Élika crut voir ses cheveux châtain, qui lui tombaient en vagues jusqu’au bas du dos, frémir légèrement, comme portés par un souffle invisible.
À ce moment-là, Ayra entra dans la pièce et ouvrit la bouche pour parler.
D’un geste vif, Élika lui fit signe de se taire.
Ayra s’arrêta net, surprise. Elle passa une main dans ses cheveux, confuse, puis s’approcha à pas feutrés, sans ajouter un mot.
Elenor leva la tête en fermant les yeux. Elle souffla légèrement, à plusieurs reprises, comme pour se concentrer.
Ses paupières closes tressaillaient par petites secousses.
Sa main s’était immobilisée sur l’un des dessins. Celui de la clairière, avec le grand rocher.
— Tout droit… gauche, gauche… droite… gauche, murmura-t-elle à peine, dans un souffle.
Elle resta ainsi quelques secondes encore, suspendue dans cette sorte de transe.
Une goutte de sueur glissa le long de sa tempe.
Puis elle abaissa lentement le visage, ouvrit les yeux, et inspira profondément. Une fois, deux fois. Longuement.
Élika n’osait plus bouger. Elle craignait de briser quelque chose… comme un fil invisible, tendu entre Elenor et ce qu’elle avait perçu.
— Je sais où tu peux trouver le Varnak, lâcha-t-elle tout à coup.
— Comment ça ? demanda Ayra, les sourcils froncés.
— Victor… il avait trouvé le chemin jusqu’à sa tanière.
— Tu sais qu’il s’appelle Victor ? releva Élika, surprise. — Et… depuis quand tu sais faire ça ?
Elenor tira une chaise et s’y laissa tomber.
— Depuis qu’on est arrivés. Ça a commencé avec le signe du destin…
Elle marqua une pause.
— Mira m’a fait comprendre que j’avais un don de clairvoyance… à travers le dessin. Elle m’aide à le développer depuis quelques semaines.

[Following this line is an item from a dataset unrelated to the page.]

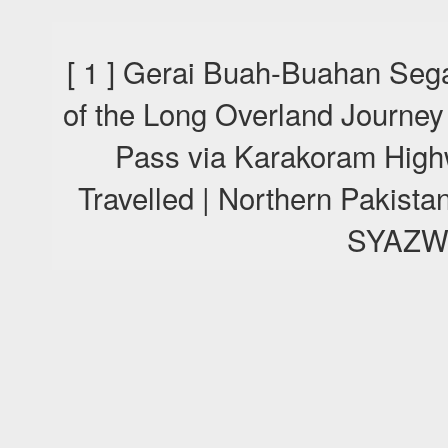
[ 1 ] Gerai Buah-Buahan Sega
of the Long Overland Journey
Pass via Karakoram High
Travelled | Northern Pakis
SYAZW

— Et tu nous dis ça seulement maintenant ? fit Ayra, faussement vexée, en lui tapant le bras. — C’est génial !
— Je n’irais pas jusque-là, répondit Elenor avec un sourire timide. Parfois ça surgit sans prévenir… mais j’apprends à le maîtriser, petit à petit.
Elle baissa un peu la voix.
— Je n’en ai pas parlé tout de suite. Je ne savais pas vraiment où ça allait me mener.

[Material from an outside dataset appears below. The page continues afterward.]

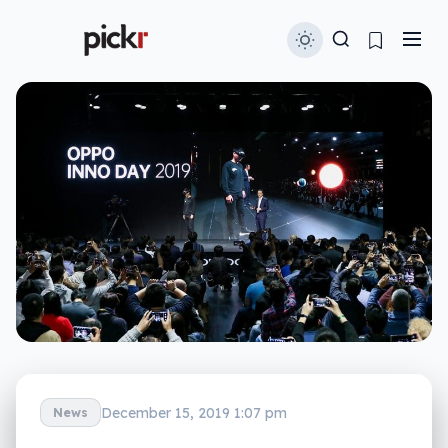
December 15, 2019 1:07 pm
News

— Et là… tu dis que tu as vu un chemin ? demanda Élika, plus concentrée que jamais.
— Oui. Tu dois retourner au tas de bois. De là, le petit indique le chemin à l’aide de flèches, gravées sur les arbres. Tu arriveras au rocher… sa tanière est juste au pied, expliqua Elenor.

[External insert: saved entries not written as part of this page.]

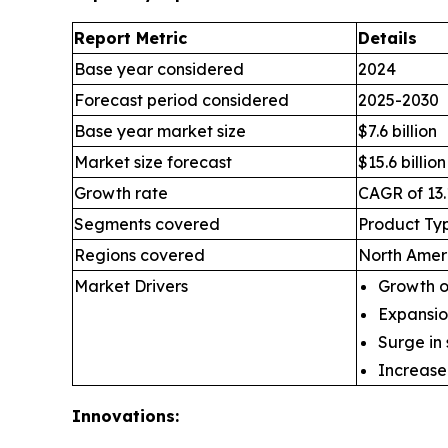
Report Metric
Details
Base year considered
2024
Forecast period considered
2025-2030
Base year market size
$7.6 billion
Market size forecast
$15.6 billion
Growth rate
CAGR of 13.
Segments covered
Product Typ
Regions covered
North Ameri
Market Drivers
Growth of
Expansio
Surge in
Increase
Innovations: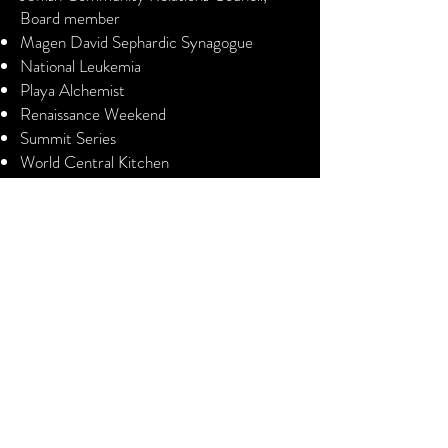
Board member
Magen David Sephardic Synagogue
National Leukemia
Playa Alchemist
Renaissance Weekend
Summit Series
World Central Kitchen
Commercial Real Estate
Licensed
Commonwealth of Virginia
District of Columbia
State of Maryland
Contact Me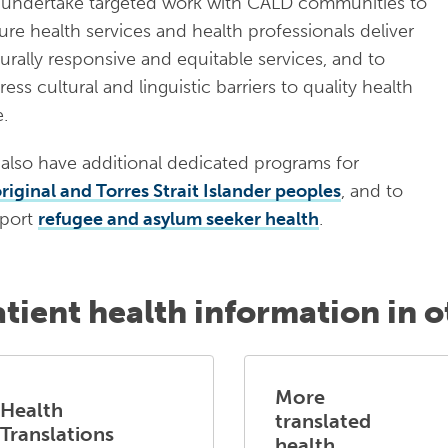
undertake targeted work with CALD communities to
ure health services and health professionals deliver
turally responsive and equitable services, and to
ess cultural and linguistic barriers to quality health
e.
also have additional dedicated programs for
riginal and Torres Strait Islander peoples
, and to
port
refugee and asylum seeker health
.
atient health information in 
More
Health
translated
Translations
health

— Épatant… souffla Élika, subjuguée.
Elle jeta un regard à la grande horloge claire.
— J’irai ce soir.
Ayra sursauta.
— Tu vas vraiment te frotter au Varnak ? demanda-t-elle, les bras croisés dans un geste protecteur.
— Ayra, ce n’est pas ma première mission. Et il faut en finir.
Sa voix était ferme, directe. C’était tout elle, quand elle se préparait à partir.
Ayra baissa les yeux, inquiète.
— Fais attention à toi… J’espère que Mira avait raison… sur ton pouvoir naturel contre le Varnak.
— J’ai eu l’occasion de le tester ce matin. Et je peux te confirmer qu’elle ne s’est pas trompée.
Elle ponctua sa phrase d’un sourire confiant.
Un grondement lointain retentit, sourd et bref. Comme l’écho d’un accord invisible, entre deux forces anciennes.
— Tu ne veux pas emmener quelqu’un ? Lucas, Riven ? proposa Ayra.
— Il ne me faut personne, répondit Élika en secouant la tête.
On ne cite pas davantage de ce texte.